Opladen: Bahnstadt: Bahn stellt Bedingung

Opladen: Bahnstadt: Bahn stellt Bedingung

Der Finanzierungsvertrag zur Gütergleisverlegung ist bei der Bahn beschlossen – unter der Voraussetzung, dass die gesamte Fläche der südlichen Halle verkauft wird. Die will der Bau- und Liegenschaftsbetrieb aber nicht haben.

Die Bahn ist ein harter Verhandlungspartner für die Stadt. Jetzt hat sie zwar den Finanzierungsvertrag zur Gütergleisverlegung für das Bahnstadt-Gelände in Opladen beschlossen. Aber – und jetzt kommt der große Haken – in "Abhängigkeiten zur Veräußerung der gesamten Flächen der südlichen Halle des ehemaligen Ausbesserungswerkes", wie Oberbürgermeister Reinhard Buchhorn gestern in einem Verteilerschreiben an Politik und Verwaltung schrieb. Von derlei Abhängigkeiten sei bisher nie die Rede gewesen.
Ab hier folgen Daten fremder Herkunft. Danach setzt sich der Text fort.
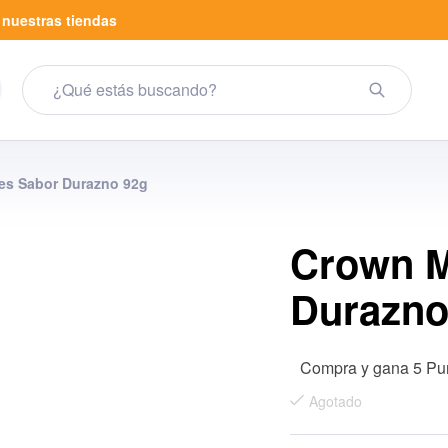
a
nuestras tiendas
s Sabor Durazno 92g
Crown M
Durazno
Compra y gana 5 Pu
Agotado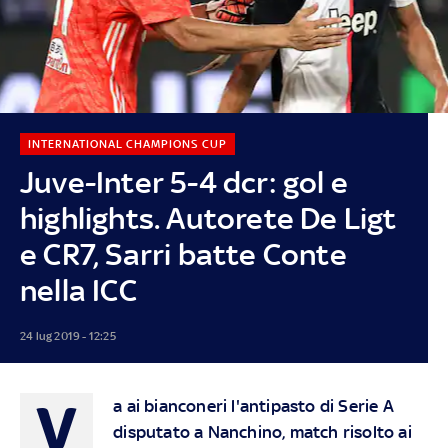
INTERNATIONAL CHAMPIONS CUP
Juve-Inter 5-4 dcr: gol e
highlights. Autorete De Ligt
e CR7, Sarri batte Conte
nella ICC
24 lug 2019 - 12:25
V
a ai bianconeri l'antipasto di Serie A
disputato a Nanchino, match risolto ai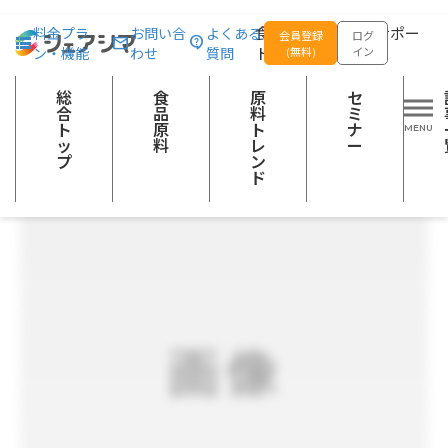
総合トップ
食品原料
オールドファッションドーナツミックスS-43
食品の企画開発をサポー
料金プラ
お問い合
よくある
会員登録
ログ
ン・機能
わせ
質問
トする
(無料)
イン
粉類
総
食
原
セ
合
品
料
ミ
ト
原
ト
ナ
ッ
料
レ
ー
プ
ン
ド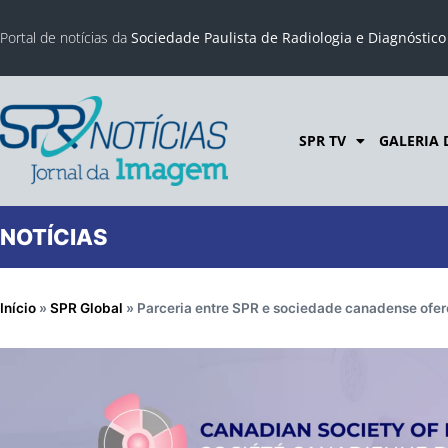
Portal de notícias da
Sociedade Paulista de Radiologia e Diagnóstic
SPR TV
GALERIA 
NOTÍCIAS
Início
»
SPR Global
»
Parceria entre SPR e sociedade canadense ofer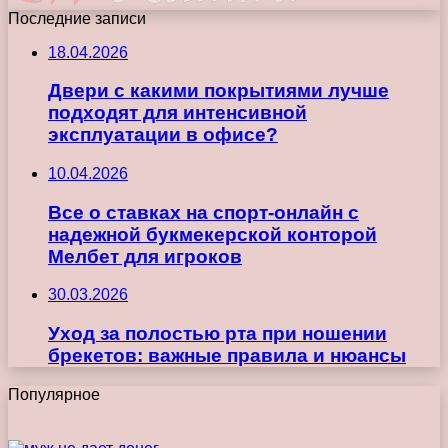
Последние записи
18.04.2026
Двери с какими покрытиями лучше
подходят для интенсивной
эксплуатации в офисе?
10.04.2026
Все о ставках на спорт-онлайн с
надежной букмекерской конторой
Мелбет для игроков
30.03.2026
Уход за полостью рта при ношении
брекетов: важные правила и нюансы
Популярное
Die gesamte Fläche will der Bau- und Liegenschaftsbetrieb (BLB) des Landes aber – laut Buchhorn ebenfalls "entgegen bisheriger Angaben" – nicht kaufen, sondern nur den Bereich, auf dem der Campus Leverkusen der Fachhochschule Köln (FH) entstehen soll. Bedeutet: Für den nicht gewollten Teil des Geländes muss ein Käufer her, sonst gibt es keinen Finanzierungsvertrag mit der Deutschen Bahn (DB) und also keine Gütergleisverlegung. Das neue Quartier wäre zur Opladener Stadtmitte hin abgeschnitten. "Es ist noch nicht klar, wer was kauft", sagte Buchhorn gestern gegenüber der RP. "Es ist aber auszuschließen, dass die Stadt es kauft. Das würde unseren Kreditrahmen sprengen. Die Bahn wünscht eine Gesamtvermarktung. Es könnte also ein privater Investor hinzukommen."

60 zu 40 oder 100 Prozent?

Derzeit werde "in Gesprächen zwischen dem Bau- und Liegenschaftsbetrieb, der DB, den betroffenen Ministerien des Landes, der Bezirksregierung, der Stadt und der Neuen Bahnstadt Gesellschaft die Verwertung der für die FH nicht benötigten Teilflächen geklärt". Mit dem BLB werde besprochen, ob dieser nur 60 Prozent der Fläche kauft und die übrigen 40 ein Investor oder ob der BLB alles kauft und den nicht benötigten Teil vermarktet, berichtete Buchhorn und merkte kritisch an: "Ich habe erwartet, dass die Verträge sicherer sind." Er sei nach seinem Amtsantritt überrascht gewesen, "wie viele Wenns und Abers es noch gibt".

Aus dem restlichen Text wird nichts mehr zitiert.